Normally the redemption price is the higher. So you could sell a one-year bond at 95.23p and redeem it at 100p, making the effective interest rate (yield) on it about 5%. But if you sold the bond for 101p and redeemed it at 100p, you would have created a bond with a negative yield of 1%. Holding it for a year costs investors 1p per bond.

Bonds that offer a conventional rate of interest or ‘coupon’ when first offered can also end up with a negative yield. If their price goes higher than their face value (the amount you get back when the bond is repaid) plus the cumulative value of the interest payments still to come, again it costs you actual cash to hold it for its full term. That too is referred to as a negative yield.

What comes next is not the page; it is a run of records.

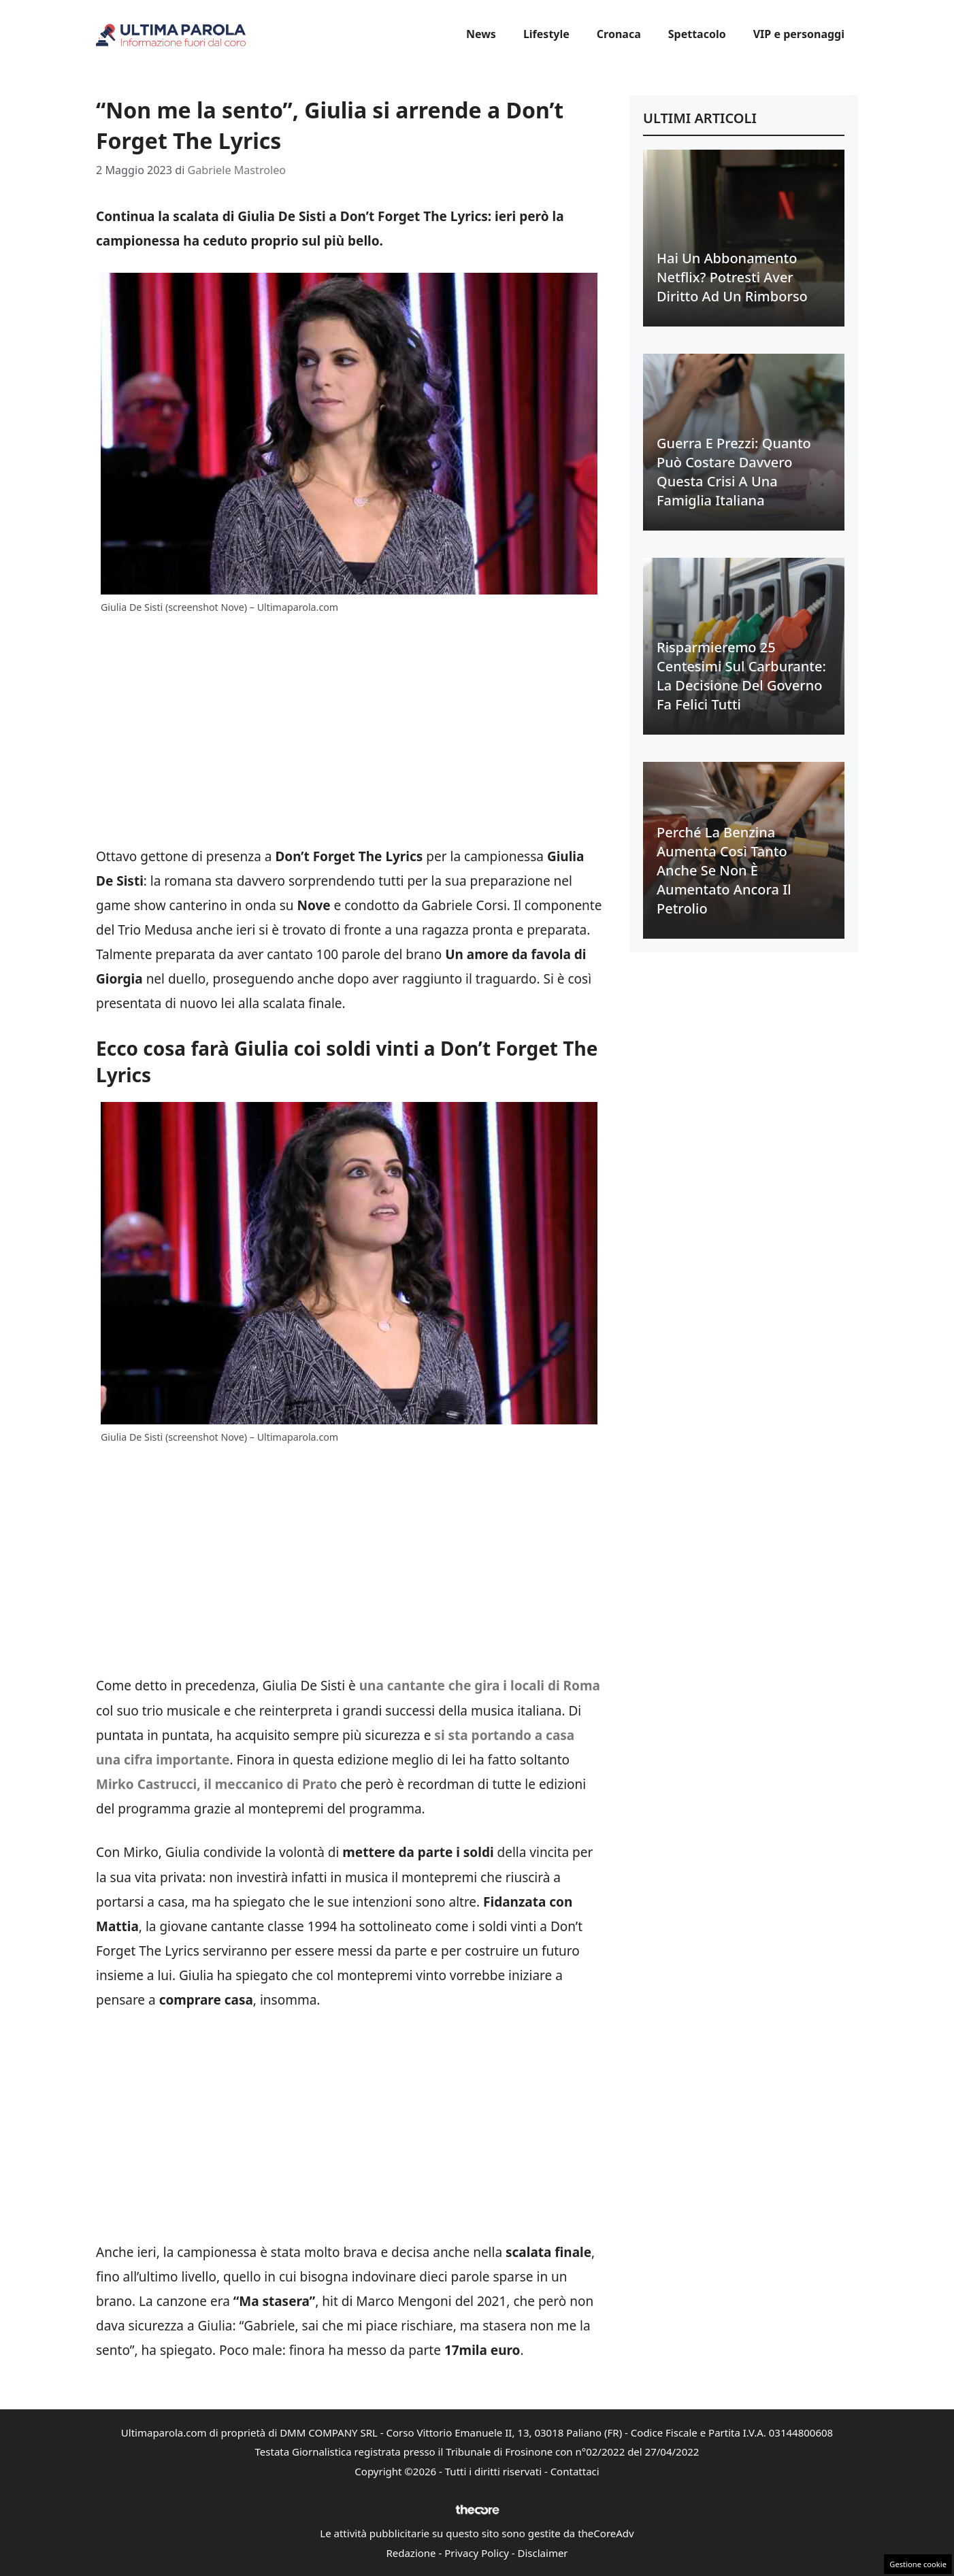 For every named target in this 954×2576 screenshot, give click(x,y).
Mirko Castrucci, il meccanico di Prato (216, 1784)
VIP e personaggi (798, 34)
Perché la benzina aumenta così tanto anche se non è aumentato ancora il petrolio (724, 870)
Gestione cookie (918, 2564)
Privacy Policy (476, 2553)
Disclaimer (543, 2553)
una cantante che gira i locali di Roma (479, 1685)
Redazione (410, 2553)
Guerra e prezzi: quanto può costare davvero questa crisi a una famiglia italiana (734, 471)
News (481, 34)
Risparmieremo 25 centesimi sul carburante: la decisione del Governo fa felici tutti (741, 676)
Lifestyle (546, 34)
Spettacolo (697, 34)
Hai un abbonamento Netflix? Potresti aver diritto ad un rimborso (732, 277)
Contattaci (574, 2471)
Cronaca (619, 34) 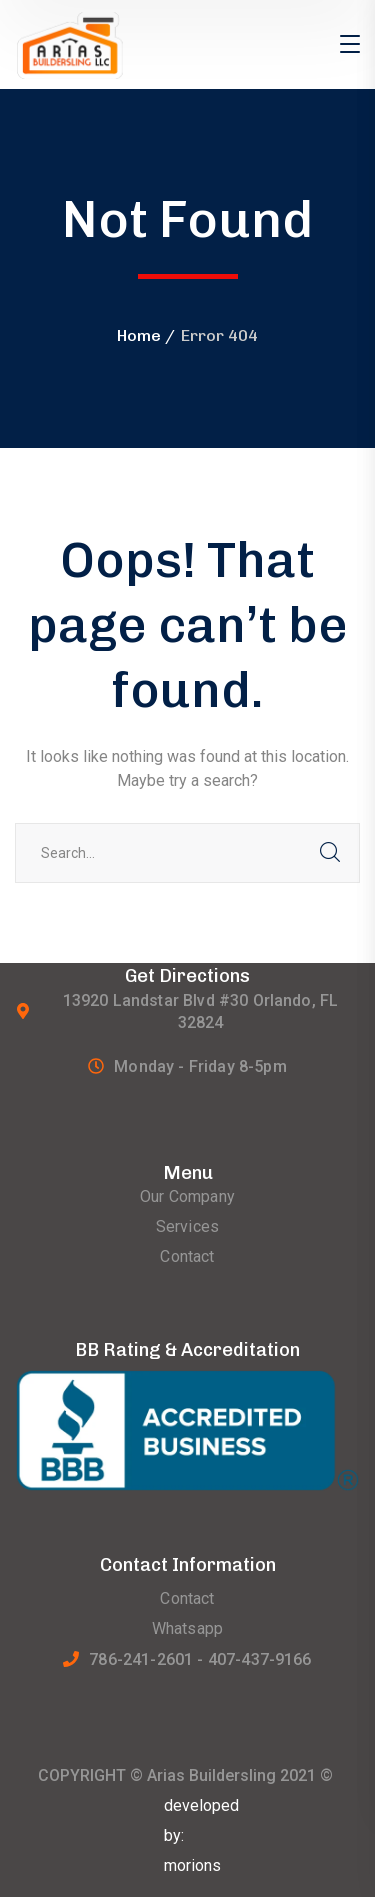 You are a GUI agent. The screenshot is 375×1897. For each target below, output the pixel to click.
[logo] (97, 43)
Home (139, 335)
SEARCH (330, 853) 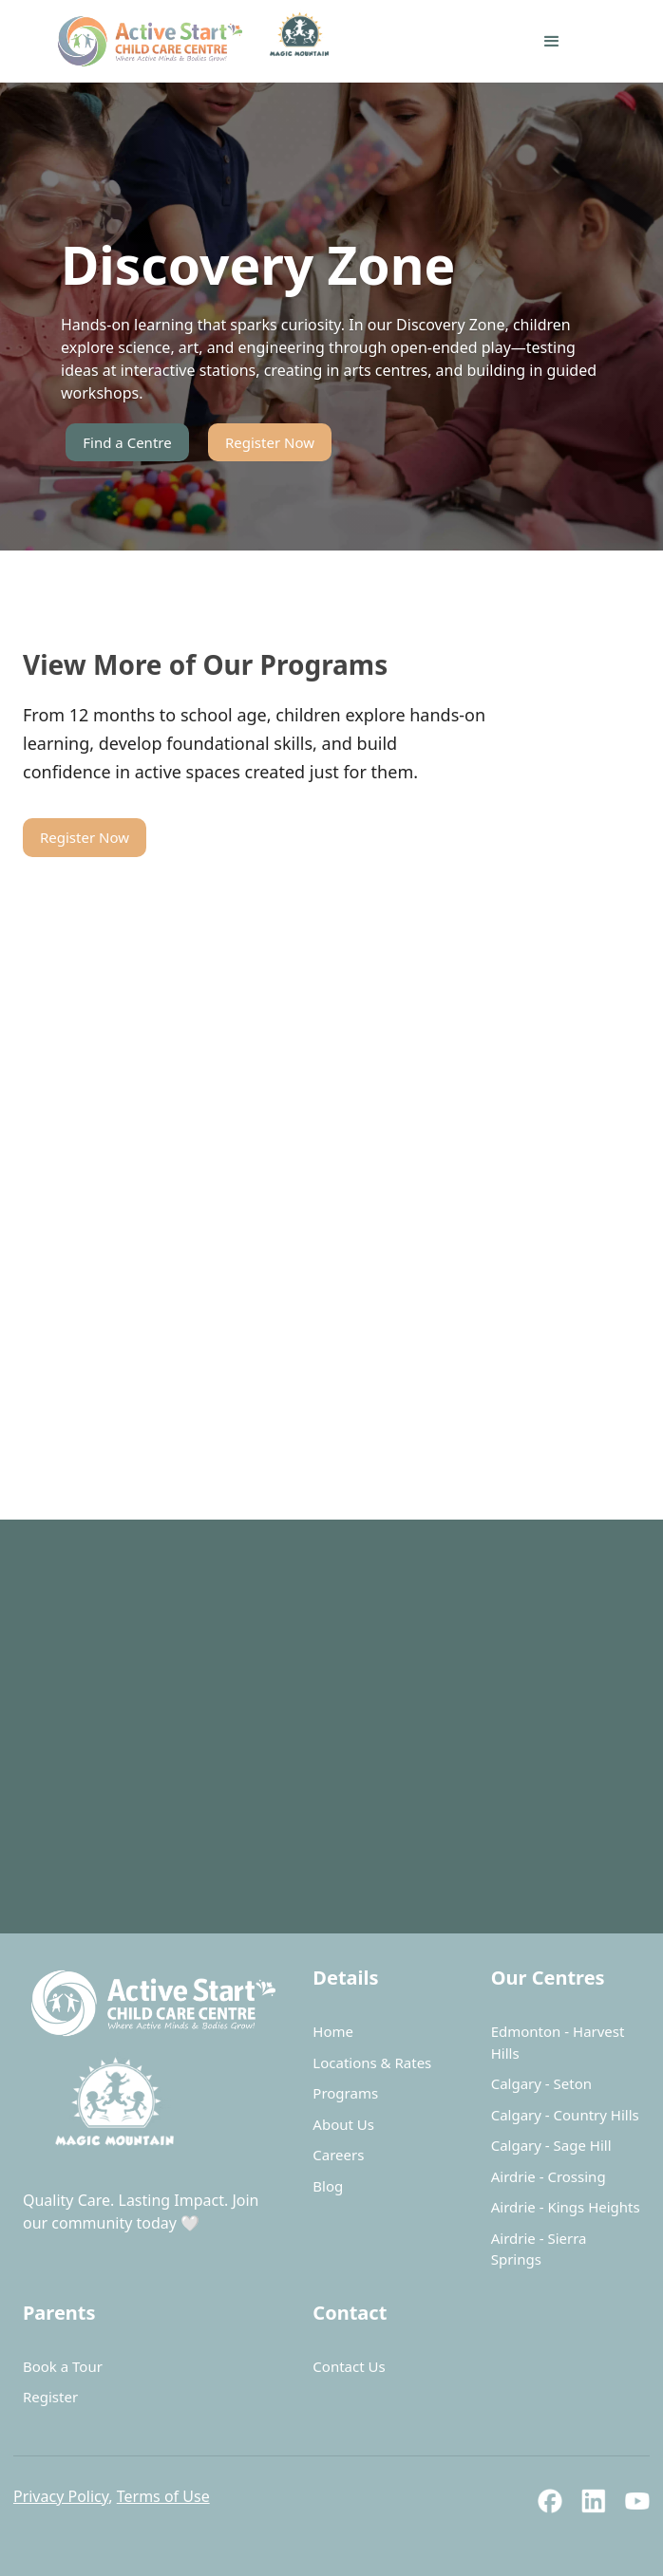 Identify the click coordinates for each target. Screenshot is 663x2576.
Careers (338, 2154)
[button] (551, 41)
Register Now (269, 442)
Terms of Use (163, 2496)
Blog (328, 2185)
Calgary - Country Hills (565, 2114)
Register (50, 2396)
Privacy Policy (60, 2496)
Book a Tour (63, 2366)
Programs (345, 2092)
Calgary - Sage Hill (551, 2145)
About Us (343, 2124)
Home (333, 2031)
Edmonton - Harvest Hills (558, 2042)
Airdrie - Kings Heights (565, 2206)
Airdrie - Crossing (548, 2176)
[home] (208, 41)
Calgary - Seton (541, 2083)
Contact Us (349, 2366)
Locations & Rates (372, 2062)
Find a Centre (127, 442)
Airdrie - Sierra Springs (539, 2249) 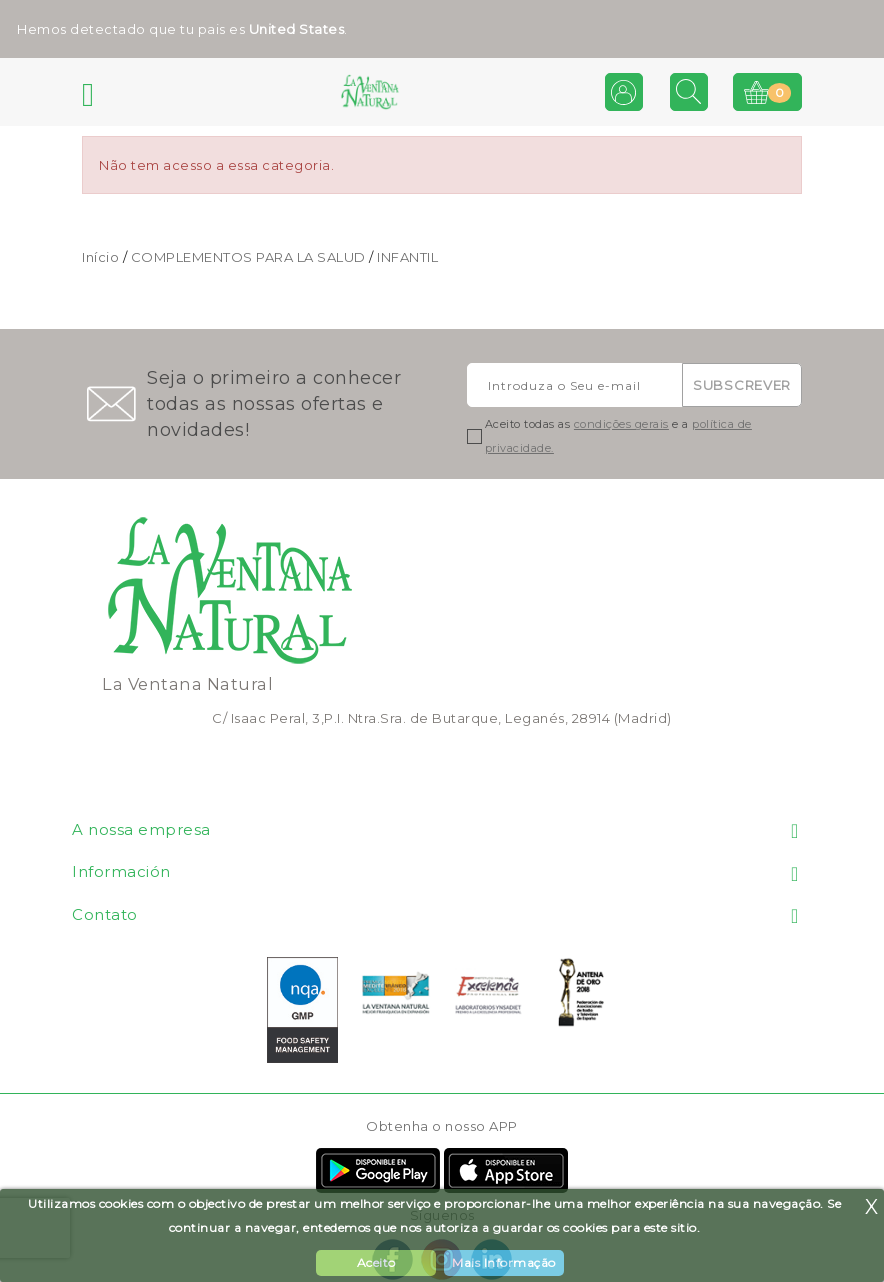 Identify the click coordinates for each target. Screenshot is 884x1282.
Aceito (376, 1262)
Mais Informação (504, 1262)
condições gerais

You will be wondering who on earth would be idiot enough to pay to buy this stuff. Well, Mario Draghi for starters: he was very clear last week that his quantitative easing (QE) programme doesn’t rule out buying bonds with negative yields. But he clearly isn’t alone in this: think like a trader and buying bonds such as these makes a crazy kind of sense. Because if interest rates go even lower, the yields on the bonds will become more negative and the price of the bonds rise even further. You might lose on the interest front, but in the short term, you could make some capital gains.

I can hear your horror. That’s not investing, you say. Ignoring income in the hope of making only capital gains is just gambling on the ‘greater fool’ theory. You’re right, of course. But while this seemingly insane behaviour is new to the bond market, we have long experience of it in other markets. Remember the dotcom bubble, when everyone bought stocks with no actual income on the basis that the capital gains would more than compensate them for their costs of investing?

And what of the UK property market? Most buy-to-let investors I meet tell me they expect all their profit to come from capital gains: even with rates this low, it’s hard for the mortgaged to make a real return from their rents. The same goes surely for the foreigners buying up London property at the moment.

Let’s say you buy a super smart two-bedroomed flat in “award winning riverside development” St George’s Wharf in Vauxhall. The best ones, apparently, cost £4m, but the more workaday ones will hit you for a mere £2m. The rent seems to be in the region of £5,000 a month, a gross yield of about 3%.

But then there are the service charges. Given the “extraordinary level of service” available to residents and provided by “internationally renowned Harrods Estates Asset Management”, these don’t come cheap: think £9.25 per square foot in this case, or some £10,000 a year. The yield is now 2.5%.

Factor in the occasional void period; council tax; and some renovations (tenants in this kind of property don’t like wear and tear) and you could easily end up paying to own the thing.

Have a mortgage and you definitely will. If you treat the flat as a safety deposit box and never rent it out, you will incur a minimum negative yield of 0.5% — the service charge as a percentage of the value of the flat. That’s rather worse than the yield on Swiss or German bonds, but much the same price as a bank currently pays to hold money at the Danish National Bank.

The point here is that paying to hold an asset in the hope that it will either keep most of your capital safe or offer you a greater fool gain is a perfectly well established investment strategy in today’s very odd investing environment. But if I am going to pay to hold something, I’d rather it was some portable lumps of yellow stuff than IOUs from a modern government — or a identikit flat in an area which was once best known for its ugly and dangerous gyratory, but which has recently been rebranded as ‘prime central London‘.